Editor's note

Remembering Rick Turner

8 January 2016 marks the 38th anniversary of the death of Durban activist and philosopher and extraordinary thinker, Rick Turner.

TODAY, 8 January, marks the 38th anniversary of the death of South African activist and Durban resident, Richard Turner, known to most as Rick Turner.
Turner was allegedly assassinated by the apartheid state in 1978 and was described by Nelson Mandela “as a source of inspiration”.

Turner graduated from the University of Cape Town in 1963 attaining a B.A. Honours. He continued his studies at the Sorbonne in Paris where he received a doctorate for a dissertation on the French intellectual, Jean-Paul Sartre. He returned to South Africa in 1966 and worked on his mother’s farm in Stellenbosch for two years before lecturing at the universities of Cape Town, Stellenbosch and Rhodes. He moved to Natal in 1970 and become a senior lecturer in political science at the University of Natal and in that same year, met Steve Biko and the two formed a close relationship.

Turner became a prominent academic at the University and assumed a leading role in South African political science and published a number of papers. He was a strong advocate of workers control and a critic of the reduction of politics to party politics.
In 1972 Turner wrote a book called The Eye of the Needle – Towards Participatory Democracy In South Africa. * The South African authorities thought that the book exercised a strong influence on opposition thinking with its plea for a radically democratic and non-racial South Africa.
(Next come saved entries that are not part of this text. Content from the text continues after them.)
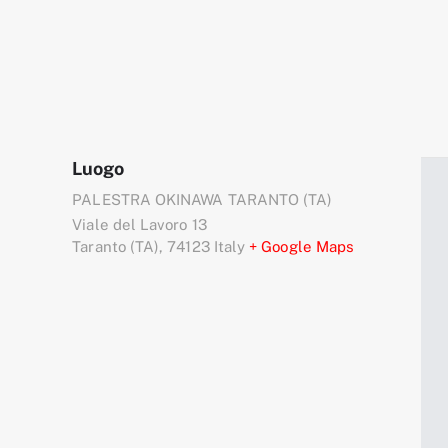
Luogo
PALESTRA OKINAWA TARANTO (TA)
Viale del Lavoro 13
Taranto (TA)
,
74123
Italy
+ Google Maps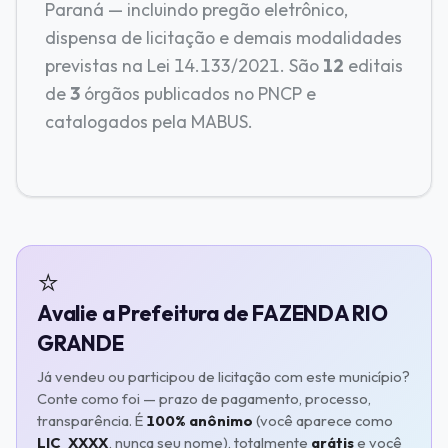
Paraná — incluindo pregão eletrônico,
dispensa de licitação e demais modalidades
previstas na Lei 14.133/2021. São
12
editais
de
3
órgãos publicados no PNCP e
catalogados pela MABUS.
⭐
Avalie a Prefeitura de FAZENDA RIO
GRANDE
Já vendeu ou participou de licitação com este município?
Conte como foi — prazo de pagamento, processo,
transparência. É
100% anônimo
(você aparece como
LIC_XXXX
, nunca seu nome), totalmente
grátis
e você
Such a society, he argued, would liberate whites as well as blacks.

He attended the Saso terrorism trial of nine Black Consciousness movement leaders as a defence witness in March 1976 where he expounded on theories expressed in The Eye of the Needle.

In November 1976 Dr Turner received a Humboldt Fellowship, one of the world’s leading academic awards from Heidelberg University, but after months of negotiating with the Minister of Justice was refused permission to travel to Germany.

In September 1977 Steve Biko was murdered by the apartheid police. On January 8, 1978, Turner was shot through a window of his home in Dalton Avenue, and died in the arms of his 13-year old daughter, Jann. She and her sister Kim were visiting their father at the time. He had gone to investigate a noise he had heard outside when he was shot and killed.  After months of investigations, police investigations turned up with no clues and his killers were never identified. However it is widely believed that he was murdered by the apartheid security police.

Turner has been largely left out of the pantheon of post-apartheid heroes but is recognised as the most significant academic philosopher to have come out of South Africa. His work is still read in popular radical movements and leading South African academics like Anthony Fluxman, Mabogo Percy More, Andrew Nash and Peter Vale have continued to make use of his work. Durban’s Rick Turner Road pays tribute to this remarkable man who was described as an idealist and who many argue hoped to spark a renewed Human Consciousness that would help to dismantle notions of race, class and identity.

“We are born into a society and we adopt its behaviours and values; we come to be the person that makes sense within that context. But at the same time, we are not doomed to accept the world-view we developed through our upbringing. We have the capacity to decide who we are, what values we believe and the structure of relationships that we want to be part of …” Turner wrote.